-- What is required --
Print what the records say exactly, and omit the pictures.

-- Material for the task --
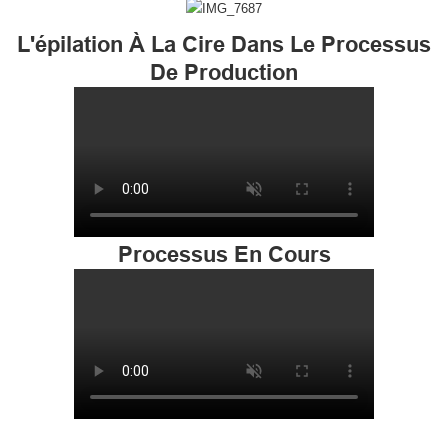
L'épilation À La Cire Dans Le Processus
De Production
Processus En Cours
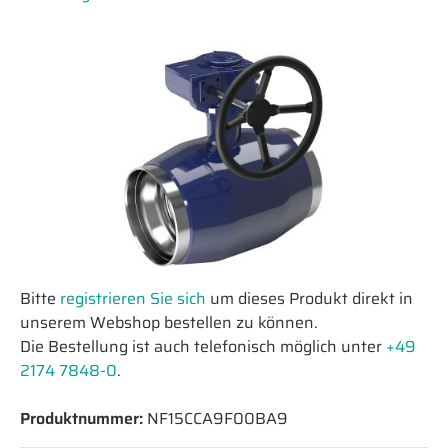
Bitte
registrieren Sie sich
um dieses Produkt direkt in
unserem Webshop bestellen zu können.
Die Bestellung ist auch telefonisch möglich unter
+49
2174 7848-0
.
Produktnummer:
NF15CCA9F00BA9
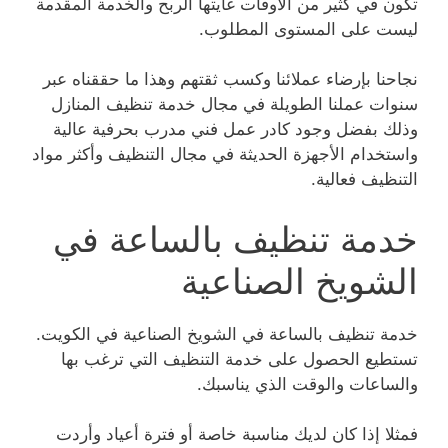
تكون في كثير من الأوقات غايتها الربح والخدمة المقدمة
ليست على المستوى المطلوب.
نجاحنا بإرضاء عملائنا وكسب ثقتهم وهذا ما حققناه عبر
سنوات عملنا الطويلة في مجال خدمة تنظيف المنازل
وذلك بفضل وجود كادر عمل فني مدرب بحرفية عالية
واستخدام الأجهزة الحديثة في مجال التنظيف وأكثر مواد
التنظيف فعالية.
خدمة تنظيف بالساعة في
الشويخ الصناعية
خدمة تنظيف بالساعة في الشويخ الصناعية في الكويت.
تستطيع الحصول على خدمة التنظيف التي ترغب بها
والساعات والوقت الذي يناسبك.
فمثلا إذا كان لديك مناسبة خاصة أو فترة أعياد وأردت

-- Task output --
L'épilation À La Cire Dans Le Processus
De Production
Processus En Cours
Bitte
registrieren Sie sich
um dieses Produkt direkt in
unserem Webshop bestellen zu können.
Die Bestellung ist auch telefonisch möglich unter
+49
2174 7848-0
.
Produktnummer:
NF15CCA9F00BA9
تكون في كثير من الأوقات غايتها الربح والخدمة المقدمة
ليست على المستوى المطلوب.
نجاحنا بإرضاء عملائنا وكسب ثقتهم وهذا ما حققناه عبر
سنوات عملنا الطويلة في مجال خدمة تنظيف المنازل
وذلك بفضل وجود كادر عمل فني مدرب بحرفية عالية
واستخدام الأجهزة الحديثة في مجال التنظيف وأكثر مواد
التنظيف فعالية.
خدمة تنظيف بالساعة في
الشويخ الصناعية
خدمة تنظيف بالساعة في الشويخ الصناعية في الكويت.
تستطيع الحصول على خدمة التنظيف التي ترغب بها
والساعات والوقت الذي يناسبك.
فمثلا إذا كان لديك مناسبة خاصة أو فترة أعياد وأردت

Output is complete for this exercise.